Vari spoke with Ramlee before he went into the jungle, communicated with him once through email when he had connectivity, and made a plan for their discussion when he arrived home in Malaysia. It’s all part of guiding students toward life-changing experiences.
“When he returns, we will talk about all those purposeful reflective components, and about a presentation he will give on campus — to pay the knowledge forward,” said Vari, Bates’ associate director for employer engagement and internships.
While in Indonesia, Ramlee helped a team of five other interns identify and map the travel coordinates of 17 wild orangutans in the sanctuary, located near Gunung Leuser National Park, which is part of a UNESCO World Heritage site and home to wild Sumatran tigers, elephants, orangutans, and rhinos.
The orangutans in the sanctuary have been cut off from the national park due to human activity, such as farming and deforestation. Batu Kapal is working to help the apes find travel routes back to the larger orangutan population in the national park.
Once found throughout Southeast Asia and South China, the endangered orangutan is now one of the most threatened species on the planet, found only in parts of Borneo and Sumatra.
Ramlee and his team used GIS mapping to document the movements of the orangutans to try to highlight the areas in the jungle the apes used.

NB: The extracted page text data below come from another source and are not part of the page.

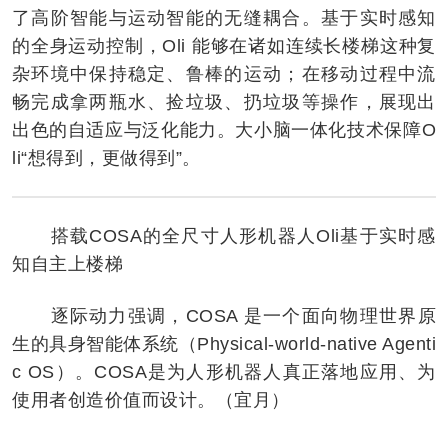
了高阶智能与运动智能的无缝耦合。基于实时感知
的全身运动控制，Oli 能够在诸如连续长楼梯这种复
杂环境中保持稳定、鲁棒的运动；在移动过程中流
畅完成拿两瓶水、捡垃圾、扔垃圾等操作，展现出
出色的自适应与泛化能力。大小脑一体化技术保障O
li“想得到，更做得到”。
搭载COSA的全尺寸人形机器人Oli基于实时感
知自主上楼梯
逐际动力强调，COSA 是一个面向物理世界原
生的具身智能体系统（Physical-world-native Agenti
c OS）。COSA是为人形机器人真正落地应用、为
使用者创造价值而设计。（宜月）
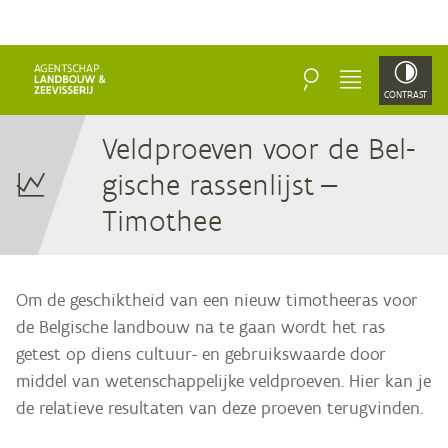
ZOEKEN
MENU
CONTRAST
Veld­proe­ven voor de Bel­
gi­sche ras­sen­lijst —
Timothee
Om de geschiktheid van een nieuw timotheeras voor
de Belgische landbouw na te gaan wordt het ras
getest op diens cultuur- en gebruikswaarde door
middel van wetenschappelijke veldproeven. Hier kan je
de relatieve resultaten van deze proeven terugvinden.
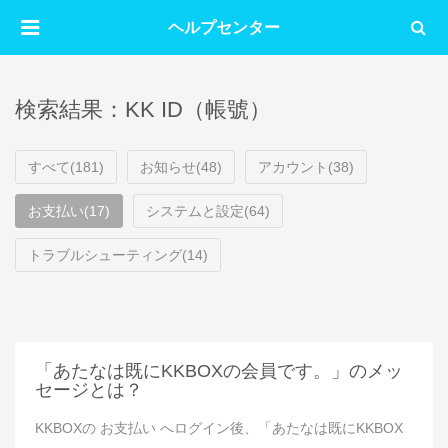
ヘルプセンター
検索結果：KK ID（帳號）
すべて(181)
お知らせ(48)
アカウント(38)
お支払い(17)
システムと設定(64)
トラブルシューティング(14)
「あたなは既にKKBOXの会員です。」のメッ
セージとは？
KKBOXの お支払い へログイン後、「あたなは既にKKBOX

They also worked to discourage local farmers from planting palm oil trees, a lucrative crop but one that is harmful to the orangutans because of the tree’s thorny branches. That work sometimes involved Ramlee serving as an interpreter. Because he is Malaysian and his language is similar to Malay, he was able to help his team communicate with the local farmers in Indonesia.
The experience typified a Purposeful Work internship. Ramlee went into the jungle with a narrow expectation: to study and help a wildlife species. But, in the end, he also worked to help build trust between the local people and the research team.
“The language barrier was very challenging. But we tried to manage it. I tried to help translate to English for the team, who came from a few countries in Europe, from England, Holland and Germany,” Ramlee said.
On average, the team saw orangutans four or five days each week, an event that elicited excitement and awe.
In training, they learned to move away from orangutans that made aggressive sounds, which could be considered warning calls. Ramlee said they also learned to stand 35 to 65 feet back from the apes — and never to make eye contact, which the apes could view as a challenge.
“They are wild and you want to keep them as wild as possible. So moving away from them tells them we respect their area,” Ramlee said.
After the internship, Ramlee still felt his primary interest was in marine biology. But he said he would never forget the apes he tried to help, or the people who joined him in that effort.
“Everyone was present. They were not thinking of the need to go on social media, or about playing some game on their phone. Everyone was sharing their experience and sharing stories,” Ramlee said.
“I learned it was not just about taking care of the conservation of orangutans, but also the relationship between the project and the local people. Every single moment at Batu Kapal I was gaining knowledge. Now I’m trying to see what I can do with this knowledge. I have two more years at Bates. I have some time to think about this.”